Forward-looking statements speak only as of the date they are made. Readers are
cautioned not to put undue reliance on forward-looking statements, and H-D, LiveWire, HoldCo and ABIC assume no obligation and, except as required by law, do not intend to update or revise these
forward-looking statements, whether as a result of new information, future events, or otherwise. Neither H-D, LiveWire, HoldCo nor ABIC gives any assurance that either LiveWire or ABIC will achieve its
expectations.
Additional Information and Where to Find It
In connection with the proposed business combination between LiveWire EV, LLC (LiveWire) and
AEA-Bridges Impact Corp. (ABIC) (the Business Combination), LW EV Holdings, Inc. (HoldCo) and ABIC intend to file a registration statement on Form S-4 (as may be amended from time to time, the Registration Statement) as co-registrants that includes a preliminary proxy statement/prospectus of ABIC and a
preliminary prospectus of HoldCo, and after the Registration Statement is declared effective, ABIC will mail a definitive proxy statement/prospectus relating to the Business Combination to ABICs shareholders. The Registration Statement,
including the proxy statement/prospectus contained therein, when declared effective by the Securities and Exchange Commission (SEC), will contain important information about the Business Combination and the other matters to be
voted upon at a meeting of ABICs shareholders to be held to approve the Business Combination (and related matters). This Current Report on Form 8-K does not contain all the information that should be
considered concerning the Business Combination and other matters and is not intended to provide the basis for any investment decision or any other decision in respect of such matters. Harley-Davidson, Inc.

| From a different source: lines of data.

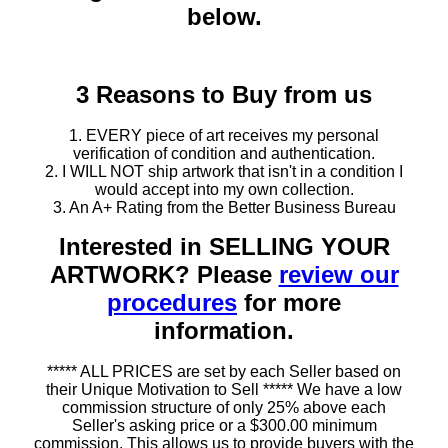
below.
3 Reasons to Buy from us
1. EVERY piece of art receives my personal
verification of condition and authentication.
2. I WILL NOT ship artwork that isn't in a condition I
would accept into my own collection.
3. An A+ Rating from the Better Business Bureau
Interested in SELLING YOUR
ARTWORK? Please
review our
procedures
for more
information.
***** ALL PRICES are set by each Seller based on
their Unique Motivation to Sell ***** We have a low
commission structure of only 25% above each
Seller's asking price or a $300.00 minimum
commission. This allows us to provide buyers with the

(H-D), HoldCo and ABIC may also file other documents with the SEC regarding the Business Combination. ABIC shareholders and other interested persons are advised to read, when available, the
preliminary proxy statement/prospectus and the amendments thereto and the definitive proxy statement/prospectus and other documents filed in connection with the Business Combination, as these materials will contain important information about H-D, LiveWire, HoldCo, ABIC and the Business Combination.